Starting at the first line of the entries, extract each line up to and including the one that contains "tersebut dibutuhkan dan digunakan.", but leave out the pictures.

» **THE DATA**:

* * * * *

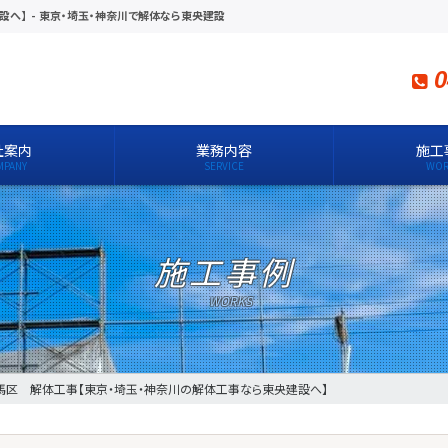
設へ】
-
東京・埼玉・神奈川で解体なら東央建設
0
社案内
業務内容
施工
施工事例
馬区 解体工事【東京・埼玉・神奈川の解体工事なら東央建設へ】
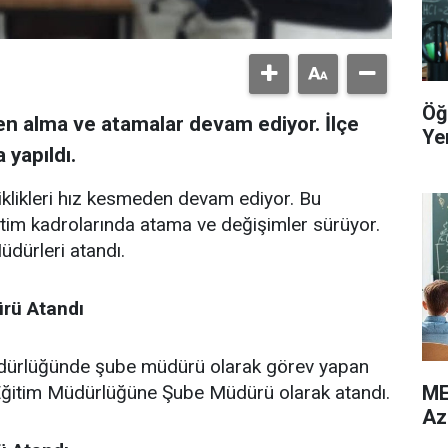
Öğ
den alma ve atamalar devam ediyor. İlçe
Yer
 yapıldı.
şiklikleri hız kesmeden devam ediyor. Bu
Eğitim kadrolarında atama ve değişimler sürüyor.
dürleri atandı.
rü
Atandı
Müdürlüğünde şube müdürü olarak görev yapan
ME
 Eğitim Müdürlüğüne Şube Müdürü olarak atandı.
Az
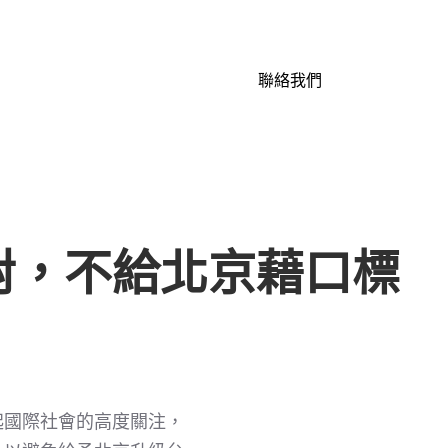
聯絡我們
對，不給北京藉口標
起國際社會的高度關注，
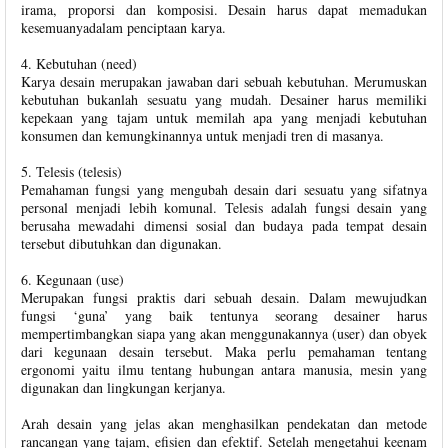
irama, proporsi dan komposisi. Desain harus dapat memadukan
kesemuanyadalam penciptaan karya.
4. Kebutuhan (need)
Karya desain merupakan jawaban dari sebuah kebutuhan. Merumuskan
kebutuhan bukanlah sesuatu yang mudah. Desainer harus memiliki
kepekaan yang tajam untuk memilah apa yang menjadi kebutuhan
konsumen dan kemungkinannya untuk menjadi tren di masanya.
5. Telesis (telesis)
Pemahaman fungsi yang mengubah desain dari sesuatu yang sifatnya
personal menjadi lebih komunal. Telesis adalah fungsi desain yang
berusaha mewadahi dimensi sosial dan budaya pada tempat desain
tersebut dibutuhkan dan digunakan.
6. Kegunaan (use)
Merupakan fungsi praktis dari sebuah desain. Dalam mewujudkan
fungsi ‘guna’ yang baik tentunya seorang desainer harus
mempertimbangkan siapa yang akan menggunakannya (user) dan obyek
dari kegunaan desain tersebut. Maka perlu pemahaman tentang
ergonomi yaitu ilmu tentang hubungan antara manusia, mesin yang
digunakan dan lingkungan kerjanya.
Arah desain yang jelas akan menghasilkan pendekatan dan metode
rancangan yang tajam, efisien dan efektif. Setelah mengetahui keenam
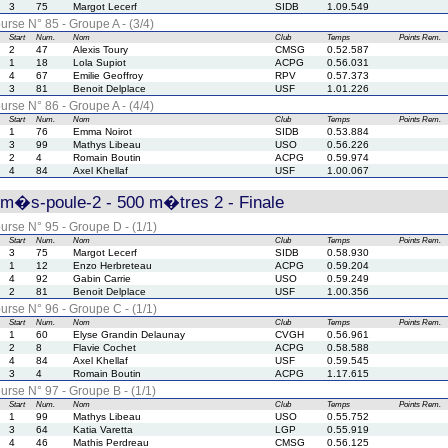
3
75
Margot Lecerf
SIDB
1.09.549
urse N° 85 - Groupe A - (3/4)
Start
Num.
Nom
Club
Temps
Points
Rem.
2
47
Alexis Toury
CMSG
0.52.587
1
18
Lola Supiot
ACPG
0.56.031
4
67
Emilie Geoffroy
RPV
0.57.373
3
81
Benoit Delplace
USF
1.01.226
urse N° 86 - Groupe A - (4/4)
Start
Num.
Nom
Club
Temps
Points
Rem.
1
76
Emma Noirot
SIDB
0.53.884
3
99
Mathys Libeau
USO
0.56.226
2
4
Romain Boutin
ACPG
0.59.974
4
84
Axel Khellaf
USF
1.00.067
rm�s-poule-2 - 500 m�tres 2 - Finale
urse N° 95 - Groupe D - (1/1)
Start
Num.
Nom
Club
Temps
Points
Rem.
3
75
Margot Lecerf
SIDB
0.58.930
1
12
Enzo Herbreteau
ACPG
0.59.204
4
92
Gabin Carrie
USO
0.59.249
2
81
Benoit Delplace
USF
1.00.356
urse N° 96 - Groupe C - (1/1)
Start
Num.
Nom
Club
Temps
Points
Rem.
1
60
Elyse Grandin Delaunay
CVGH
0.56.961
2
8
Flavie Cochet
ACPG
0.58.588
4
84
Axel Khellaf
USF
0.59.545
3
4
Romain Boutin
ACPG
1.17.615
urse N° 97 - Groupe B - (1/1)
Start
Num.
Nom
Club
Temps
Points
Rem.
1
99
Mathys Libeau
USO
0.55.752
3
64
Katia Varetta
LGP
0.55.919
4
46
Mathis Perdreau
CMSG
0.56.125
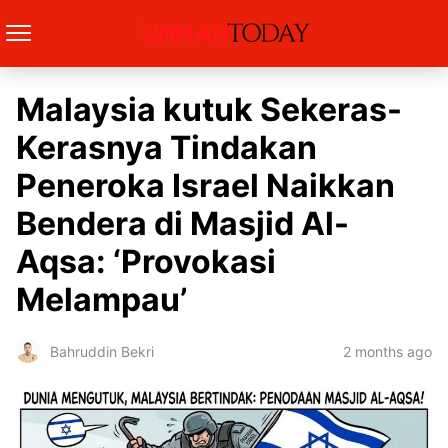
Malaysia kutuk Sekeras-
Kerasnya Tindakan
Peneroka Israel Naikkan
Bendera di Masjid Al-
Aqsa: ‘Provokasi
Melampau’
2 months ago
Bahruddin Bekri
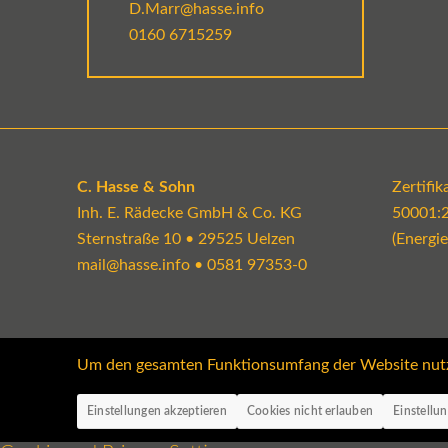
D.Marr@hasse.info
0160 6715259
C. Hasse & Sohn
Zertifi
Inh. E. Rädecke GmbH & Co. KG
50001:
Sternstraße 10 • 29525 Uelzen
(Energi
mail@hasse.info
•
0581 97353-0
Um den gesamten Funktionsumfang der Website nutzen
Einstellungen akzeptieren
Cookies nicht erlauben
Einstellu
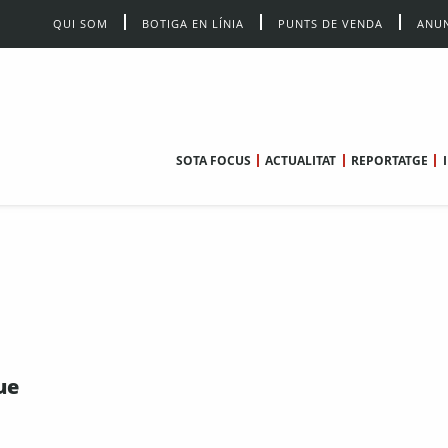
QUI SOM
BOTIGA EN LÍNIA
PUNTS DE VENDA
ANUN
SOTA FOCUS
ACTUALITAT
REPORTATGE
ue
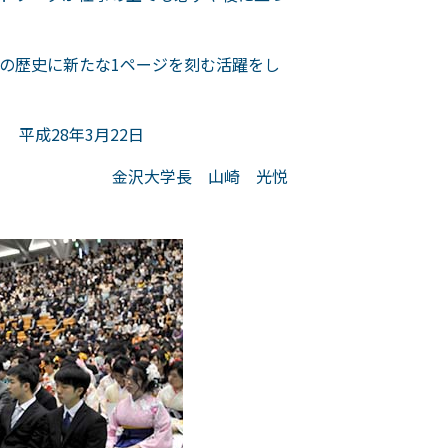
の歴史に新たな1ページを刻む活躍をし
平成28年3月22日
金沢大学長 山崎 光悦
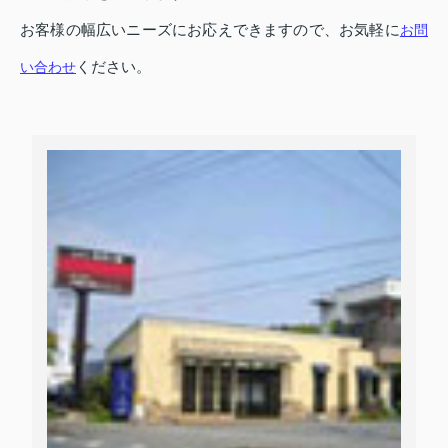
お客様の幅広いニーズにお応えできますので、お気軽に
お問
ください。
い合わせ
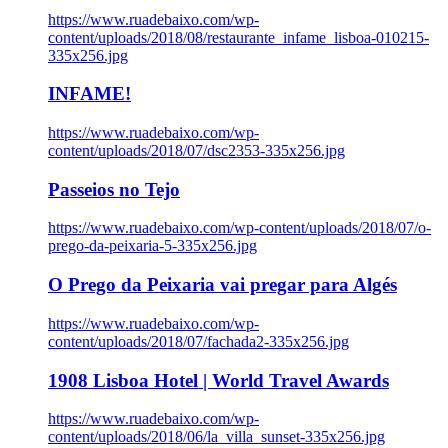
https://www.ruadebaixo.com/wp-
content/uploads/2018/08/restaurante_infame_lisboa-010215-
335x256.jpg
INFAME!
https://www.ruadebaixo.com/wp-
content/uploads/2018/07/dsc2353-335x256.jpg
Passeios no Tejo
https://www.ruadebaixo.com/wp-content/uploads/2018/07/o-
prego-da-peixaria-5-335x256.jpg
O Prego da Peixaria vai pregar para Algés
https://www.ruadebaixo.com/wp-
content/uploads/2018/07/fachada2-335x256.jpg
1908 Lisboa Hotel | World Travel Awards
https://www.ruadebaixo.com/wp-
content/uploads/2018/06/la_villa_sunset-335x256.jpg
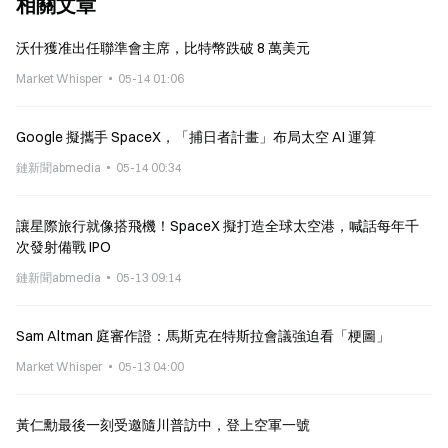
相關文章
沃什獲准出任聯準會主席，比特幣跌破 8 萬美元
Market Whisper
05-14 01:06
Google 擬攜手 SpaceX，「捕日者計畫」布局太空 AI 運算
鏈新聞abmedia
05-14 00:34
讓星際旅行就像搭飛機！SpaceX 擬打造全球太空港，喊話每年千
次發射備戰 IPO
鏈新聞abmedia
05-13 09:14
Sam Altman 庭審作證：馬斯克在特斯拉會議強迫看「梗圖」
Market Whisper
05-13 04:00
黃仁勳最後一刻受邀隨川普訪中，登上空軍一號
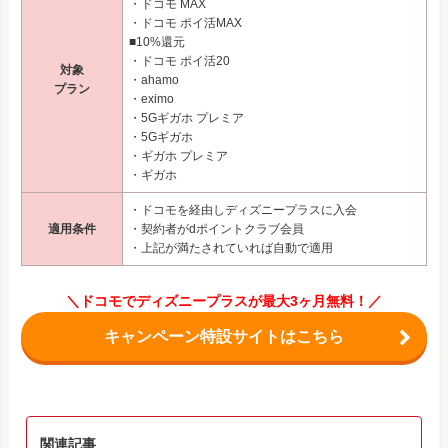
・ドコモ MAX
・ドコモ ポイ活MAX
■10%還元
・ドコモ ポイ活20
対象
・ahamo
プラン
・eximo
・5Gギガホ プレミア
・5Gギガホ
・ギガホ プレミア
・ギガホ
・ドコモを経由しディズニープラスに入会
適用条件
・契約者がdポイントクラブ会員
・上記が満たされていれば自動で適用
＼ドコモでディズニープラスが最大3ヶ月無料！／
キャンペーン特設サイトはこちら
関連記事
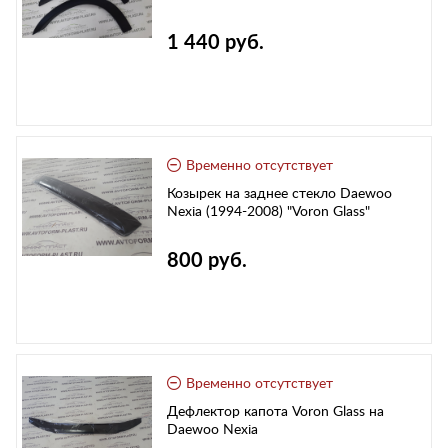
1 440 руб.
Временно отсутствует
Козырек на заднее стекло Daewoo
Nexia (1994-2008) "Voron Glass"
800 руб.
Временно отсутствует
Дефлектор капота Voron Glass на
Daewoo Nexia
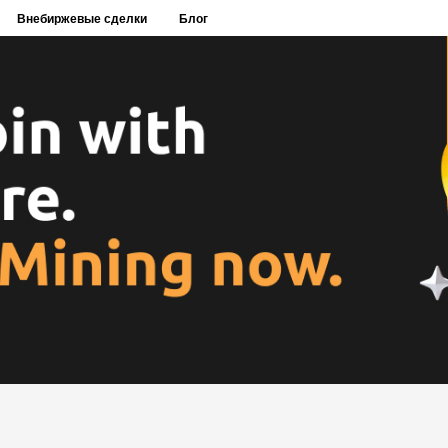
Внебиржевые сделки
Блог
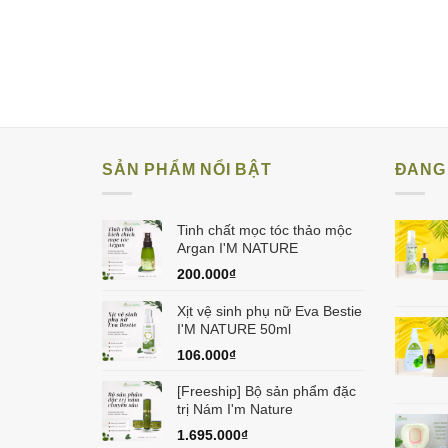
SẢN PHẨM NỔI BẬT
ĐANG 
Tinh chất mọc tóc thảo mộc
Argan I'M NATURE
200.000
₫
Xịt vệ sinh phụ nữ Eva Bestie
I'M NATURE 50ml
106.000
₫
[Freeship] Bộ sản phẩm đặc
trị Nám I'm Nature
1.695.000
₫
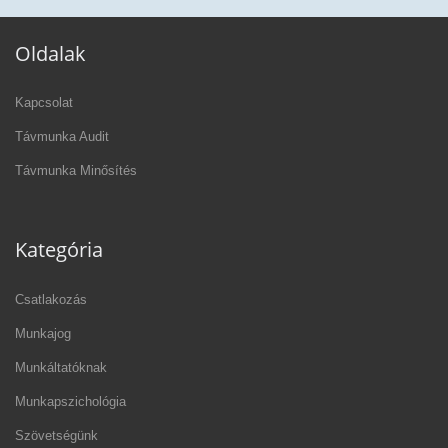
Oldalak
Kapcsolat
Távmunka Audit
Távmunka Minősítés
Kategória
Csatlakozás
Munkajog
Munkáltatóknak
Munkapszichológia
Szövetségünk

* * * * *

» **FINAL ANSWER**:
設へ】
-
東京・埼玉・神奈川で解体なら東央建設
0
社案内
業務内容
施工
施工事例
馬区 解体工事【東京・埼玉・神奈川の解体工事なら東央建設へ】
Öğ
den alma ve atamalar devam ediyor. İlçe
Yer
 yapıldı.
şiklikleri hız kesmeden devam ediyor. Bu
Eğitim kadrolarında atama ve değişimler sürüyor.
dürleri atandı.
rü
Atandı
Müdürlüğünde şube müdürü olarak görev yapan
ME
 Eğitim Müdürlüğüne Şube Müdürü olarak atandı.
Az
聯絡我們
對，不給北京藉口標
起國際社會的高度關注，
irama, proporsi dan komposisi. Desain harus dapat memadukan
kesemuanyadalam penciptaan karya.
4. Kebutuhan (need)
Karya desain merupakan jawaban dari sebuah kebutuhan. Merumuskan
kebutuhan bukanlah sesuatu yang mudah. Desainer harus memiliki
kepekaan yang tajam untuk memilah apa yang menjadi kebutuhan
konsumen dan kemungkinannya untuk menjadi tren di masanya.
5. Telesis (telesis)
Pemahaman fungsi yang mengubah desain dari sesuatu yang sifatnya
personal menjadi lebih komunal. Telesis adalah fungsi desain yang
berusaha mewadahi dimensi sosial dan budaya pada tempat desain
tersebut dibutuhkan dan digunakan.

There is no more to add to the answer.